Paediatric and Adolescent Rheumatologist joins the BRU
A new paediatric and adolescent rheumatologist has recently joined the Biomedical Research Unit (BRU) to help strength research in the Childhood Arthritis theme.
Dr Janet McDonagh has recently joined the National Institute for Health Research (NIHR) Manchester Musculoskeletal Biomedical Research Unit (BRU) as Clinical Senior Lecturer in Paediatric and Adolescent Rheumatology at The University of Manchester and Consultant at theRoyal Manchester Children’s Hospital. Previously from the University of Birmingham and Birmingham Children’s Hospital, Dr McDonagh brings a wealth of experience in Rheumatology having worked in both adults and paediatrics. As a result of her clinical experience Dr McDonagh has a keen interest in the impact of long term health conditions during adolescence and young adulthood including their transition between paediatric and adult services within the NHS.
Dr McDonagh is a co-applicant on the first NIHR funded multi-centre research project on transition, based in Newcastle.

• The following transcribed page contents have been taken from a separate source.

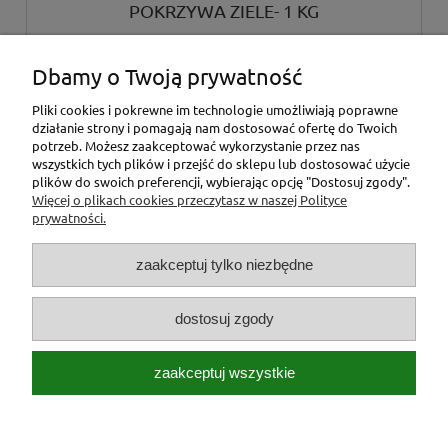
POKRZYWA ZIELE- 1 KG
Dbamy o Twoją prywatność
31,00 zł
Pliki cookies i pokrewne im technologie umożliwiają poprawne
działanie strony i pomagają nam dostosować ofertę do Twoich
do koszyka
potrzeb. Możesz zaakceptować wykorzystanie przez nas
wszystkich tych plików i przejść do sklepu lub dostosować użycie
plików do swoich preferencji, wybierając opcję "Dostosuj zgody".
Więcej o plikach cookies przeczytasz w naszej Polityce
«
1
2
»
prywatności.
zaakceptuj tylko niezbędne
dostosuj zgody
Stopka
zaakceptuj wszystkie
Pasza dla zwierząt Jar-Pasz | Jagiellońska 1 /magazyny Redco/, 43-
600 Jaworzno | NIP: 6442918229 | REGON: 242884388 |
tel.:668440236
|
jar_pasz@interia.pl
pokaż pełną wersję strony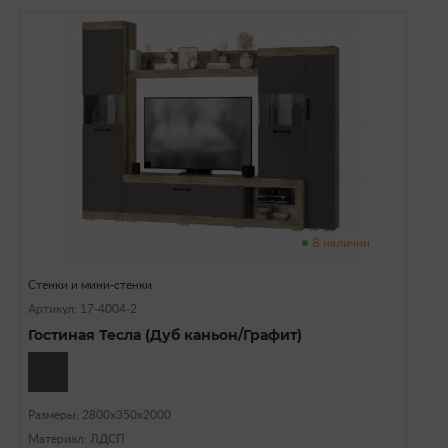
В наличии
Стенки и мини-стенки
Артикул: 17-4004-2
Гостиная Тесла (Дуб каньон/Графит)
Размеры: 2800х350х2000
Материал: ЛДСП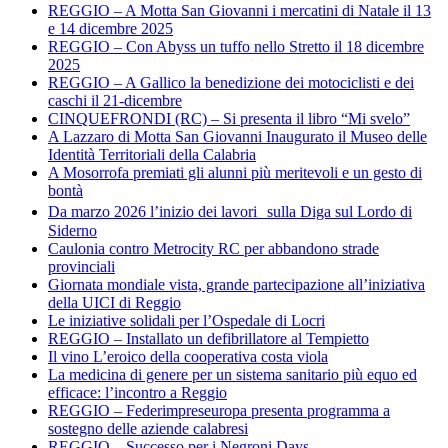
REGGIO – A Motta San Giovanni i mercatini di Natale il 13
e 14 dicembre 2025
REGGIO – Con Abyss un tuffo nello Stretto il 18 dicembre
2025
REGGIO – A Gallico la benedizione dei motociclisti e dei
caschi il 21-dicembre
CINQUEFRONDI (RC) – Si presenta il libro “Mi svelo”
A Lazzaro di Motta San Giovanni Inaugurato il Museo delle
Identità Territoriali della Calabria
A Mosorrofa premiati gli alunni più meritevoli e un gesto di
bontà
Da marzo 2026 l’inizio dei lavori sulla Diga sul Lordo di
Siderno
Caulonia contro Metrocity RC per abbandono strade
provinciali
Giornata mondiale vista, grande partecipazione all’iniziativa
della UICI di Reggio
Le iniziative solidali per l’Ospedale di Locri
REGGIO – Installato un defibrillatore al Tempietto
Il vino L’eroico della cooperativa costa viola
La medicina di genere per un sistema sanitario più equo ed
efficace: l’incontro a Reggio
REGGIO – Federimpreseuropa presenta programma a
sostegno delle aziende calabresi
REGGIO – Successo per i Negroni Days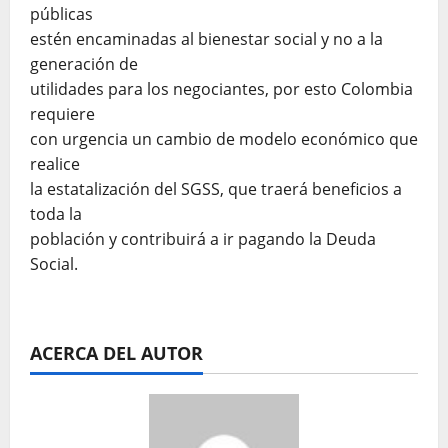
públicas
estén encaminadas al bienestar social y no a la
generación de
utilidades para los negociantes, por esto Colombia
requiere
con urgencia un cambio de modelo económico que
realice
la estatalización del SGSS, que traerá beneficios a
toda la
población y contribuirá a ir pagando la Deuda
Social.
ACERCA DEL AUTOR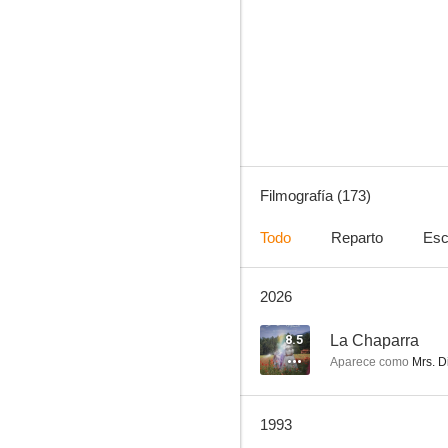
Valle de pasiones
9.3
Filmografía (173)
Todo
Reparto
Esc
2026
La familia Addams
8.8
8.5
La Chaparra
Aparece como
Mrs. Di
1993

The project is looking at transition in three long term conditions: diabetes, cerebral palsy and autism The aim of the research is to improve the quality of life of young people with long term conditions and provide evidence to help NHS Commissioners and Trusts facilitate successful transition of young people with complex health needs from children to adult services, thereby improving health and social outcomes.
Dr McDonagh is also working on adolescent rheumatology related research with the Barbara Ansell National Network for Adolescent Rheumatology (BANNAR), and is co-principal investigator with the BRU’s Professor Wendy Thomson on the Young People’s Opinion Underpinning Rheumatology Research (YOURR) project, which will enable young people between 11 – 24 years old, to have their say about rheumatology research and lead the development of a national youth involvement strategy for rheumatology. She also holds national positions including the convenor of the Royal College of Paediatrics and Child Health (RCPCH) Young Persons Health special Interest Group and the co-chair of the Young adult and Adolescent strategy group at the Royal College of Physicians (RCP) as well as being a trainer in the EuTeach (European Teaching Effective Adolescent Care and Health) initiative.
Talking about her new position, Dr McDonagh explained: “The NIHR Manchester Musculoskeletal Biomedical Research Unit is in a perfect environment to conduct more research into the important area of adolescent and young adult rheumatology, under the unit’s overarching aim of treating arthritis: right first time. With the BRU located on a campus which includes the Royal Manchester Children’s Hospital, Manchester Royal Infirmary and The University of Manchester, it creates a collaborative environment amongst researchers to ensure all aspects of long term conditions, such as arthritis, are looked at using a life course approach from basic science to service improvements.”
Professor Wendy Thomson commented on Dr McDonagh’s appointment: “We are delighted to have Dr McDonagh join our team at such an exciting time. Our BRU is unique as we are the only unit to conduct rheumatology research in paediatrics, young people and adults and Dr McDonagh’s appointment will help strengthen the quality of our research.”